|Altec 670B (left) and 670A (right) ribbon microphones|
Q. What is the difference between Altec 670A and 670B ribbon microphones?
I had not realised that there was a difference until I re-ribboned this 670A for a client, which gave me an opportunity to compare it to our studio 670B. The two microphones look identical from the outside apart from the label. Both are housed in some kind of blue-grey plastic, and the label hides an impedance switch cryptically marked ‘1’ and ‘2’.
The ribbon in the earlier 670A is twice as wide as the later 670B, measuring 3.8mm and 1.9 mm wide respectively. The narrower gap between the magnets would also give a higher magnetic field, although I forgot to measure that.

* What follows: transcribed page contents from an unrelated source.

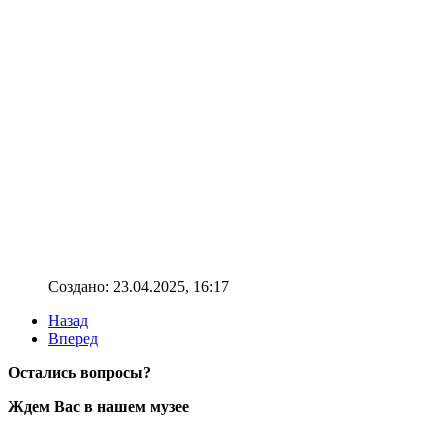
Создано: 23.04.2025, 16:17
Назад
Вперед
Остались вопросы?
Ждем Вас в нашем музее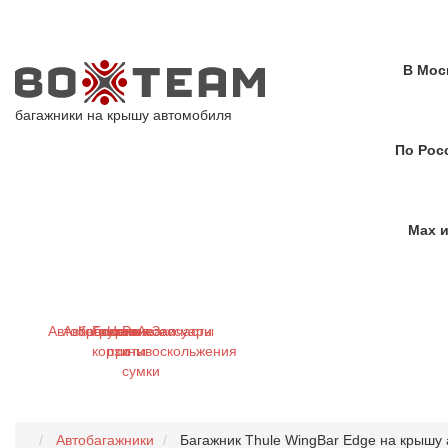
В Мос
багажники на крышу автомобиля
По Рос
Max и
Автобагажники
Автобоксы
Крепления
Грузовые
Цепи
Рюкзаки
Аксессуары
Запчасти
корзины
противоскольжения
и
сумки
Автобагажники
Багажник Thule WingBar Edge на крышу 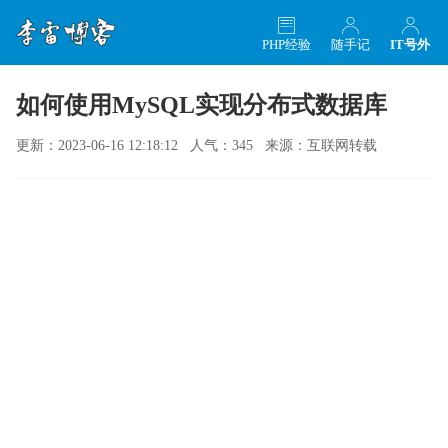
PHP经验
随手记
IT号外
如何使用MySQL实现分布式数据库
更新：2023-06-16 12:18:12 人气：345 来源：互联网转载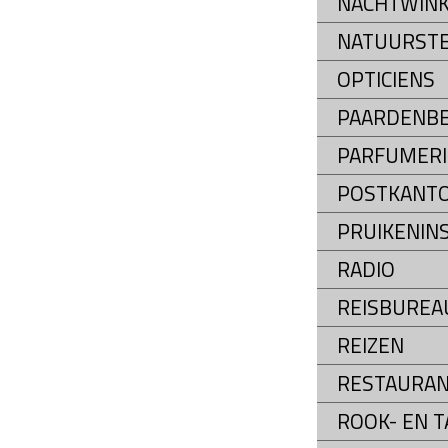
NACHTWINK
NATUURST
OPTICIENS
PAARDENB
PARFUMERI
POSTKANT
PRUIKENIN
RADIO
REISBUREA
REIZEN
RESTAURA
ROOK- EN 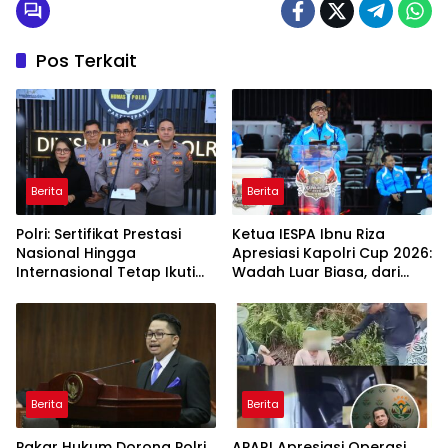
Pos Terkait
Berita
Berita
Polri: Sertifikat Prestasi
Ketua IESPA Ibnu Riza
Nasional Hingga
Apresiasi Kapolri Cup 2026:
Internasional Tetap Ikuti
Wadah Luar Biasa, dari
Tahapan Seleksi
Polres hingga Panggung
Rekrutmen Polri
Nasional
Berita
Berita
Pakar Hukum Dorong Polri
APARI Apresiasi Operasi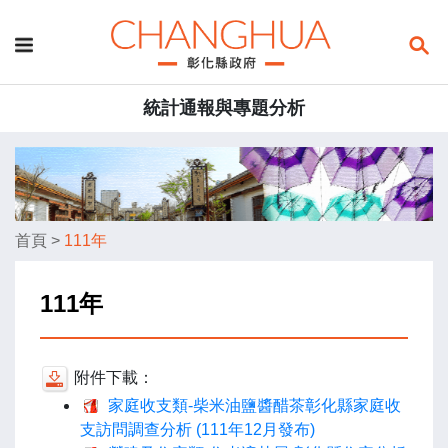
統計通報與專題分析
首頁
>
111年
111年
附件下載：
家庭收支類-柴米油鹽醬醋茶彰化縣家庭收
支訪問調查分析 (111年12月發布)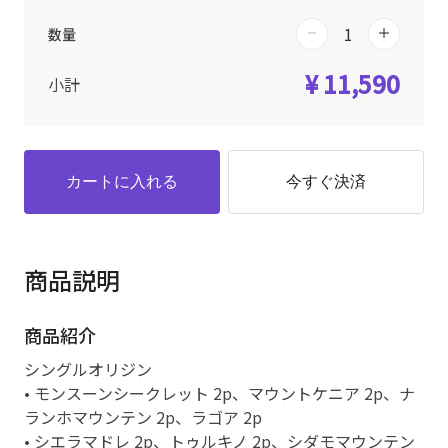
数量
¥ 11,590
小計
カートに入れる
今すぐ決済
商品説明
商品紹介
シングルオリジン
• モンスーンシークレット 2p、マウントケニア 2p、ナ
ランホマウンテン 2p、ラゴア 2p
• シエラマドレ 2p、トゥルキノ 2p、シダモマウンテン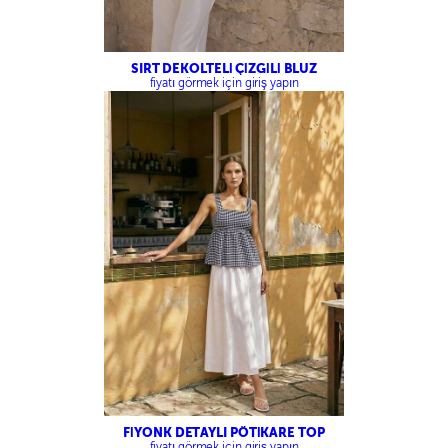
SIRT DEKOLTELİ ÇİZGİLİ BLUZ
fiyatı görmek için giriş yapın
FİYONK DETAYLI PÖTİKARE TOP
fiyatı görmek için giriş yapın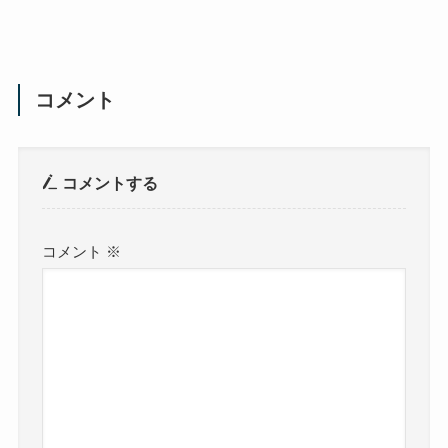
コメント
コメントする
コメント
※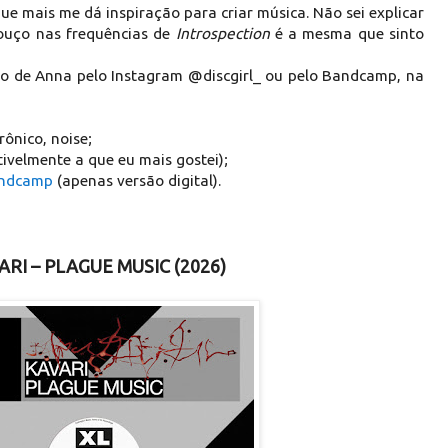
que mais me dá inspiração para criar música. Não sei explicar
 ouço nas frequências de
Introspection
é a mesma que sinto
o de Anna pelo Instagram @discgirl_ ou pelo Bandcamp, na
ônico, noise;
tivelmente a que eu mais gostei);
ndcamp
(apenas versão digital).
ARI – PLAGUE MUSIC (2026)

|Altec 670A ribbon and 670B (right) ribbons.|
Both ribbons are the same length, so if the same thickness of foil is used, the 670B ribbon would have (about) twice the impedance of the 670A. This has implications for the transformer design, as a different ratio and different inductance would be required.
A second difference is in how the transformer primary wire is routed. In the 670A (left) the thick wire is routed directly behind the ribbon, which would affect the pickup pattern of the mic. This is redesigned in the 670A and passed to the side of the ribbon.
|Altec 670A and 670B pattern selectors|
Both mics were ready for new ribbons so I replaced both with 1.8 µm foil and measured the impedances (in position 2). The 670A had an impedance of 600Ω whereas the 670B measured 350Ω, which shows that the transformers are indeed different ratios.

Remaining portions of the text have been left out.